Parties come crammed with atmosphere, stories, and fun—all elements that should inspire you to take vibrant photographs. Events are often low-light, crowded affairs, which poses some unique challenges for photography. In an environment as lively and energetic as a party, you’ll find configurations complex enough to make or break your pictures.
Exposure for dimly lit rooms needs to be corrected in one of two ways:
- By creating your own light.
- By setting your camera to respond differently to light.
Shutter speed, ISO, and aperture all have an effect on your camera’s reaction. The larger your aperture and the slower your shutter speed, the more light will flood into the scene. If you don’t have a steady hand, though, it can be difficult to achieve clarity, and while a tripod can be useful, it can be unwieldy when you’re trying to spend more time on the dance floor than behind the lens. Setting your aperture to f/1.8 will let enough light in to attain a warm shot. An external flash is ideal. Setting your shutter speed to 1/30 second will reduce motion blur, but you can always set a longer speed instead to capture the motion blur that evokes ambiance so well.

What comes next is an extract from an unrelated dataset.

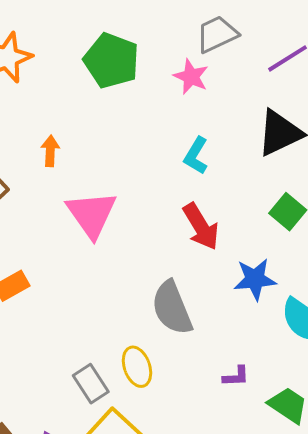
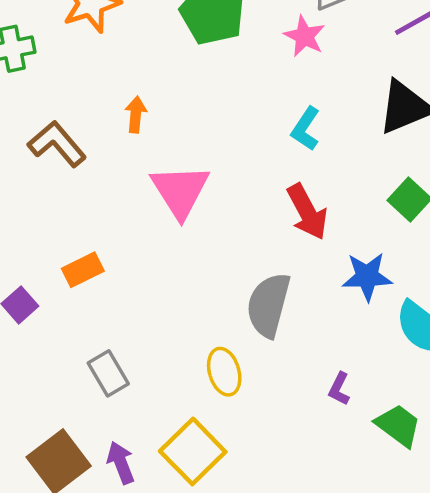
gray semicircle: (172, 308) -> (268, 305), turned 34
purple L-shape: (236, 376) -> (339, 389), turned 116
gray rectangle: (91, 384) -> (108, 373), moved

Guests: An Untapped Resource
Photographs should tell a story, something that can be achieved by shooting the same scenes at varying distances, palettes, and ISOs. Your guests are an untapped resource, here. Every attendee has a unique approach to photography, so scattering disposable cameras across the venue for them to use can deliver spectacular results. Collect each camera at the end of the evening, and you’ll have a treasure trove of pictures to choose from. An array of perspectives achieves a more rounded effect.
Professional photographers tend to create an array of different styles so that the event is covered comprehensively. Posed pictures have their place, but they’re dull if photojournalistic pictures aren’t used to balance them out.
Light trails are wonderful for adding a pop of vibrancy to party pictures. They can be achieved by pointing your flash at your scene and using a long enough shutter speed to capture the resultant blur.
Portraits are exceptionally good at betraying the emotion of an event. It’s the guests who create the atmosphere, after all, and portraiture lets you communicate it. Authenticity is easier to encapsulate by playing the background observer, picking up interesting scenes and subjects when nobody is waiting for a flash to go off. Don’t be afraid of stealing secret images. You can always ask permission to use them later.
Much of the success of your photographs depends on exceptional framing, an aspect that amateur photographers struggle with. The simplest way to fix poor composition is with a cropping tool long after your guests have put down the last glass of bubbly. Exposure and minor image irregularities can also be easily corrected this way, even if you’re the world’s worst Photoshopper. Don’t give up on failed pictures too easily. Those throwaway images can often be put through a filter that brings them back to life. Being an artist is as much about making and correcting mistakes as it is about skill, and often it’s fixed errors that deliver the best pictures.
Parties are evocative enough to stimulate any aspiring photographer, and candid shots deliver the most atmospheric results. If guests are at ease around you and used to your presence, you’ll create more honest photographs. If your guests to forget you’re there, you’ll be able to create a dynamic album to send to your guests as a belated party favor.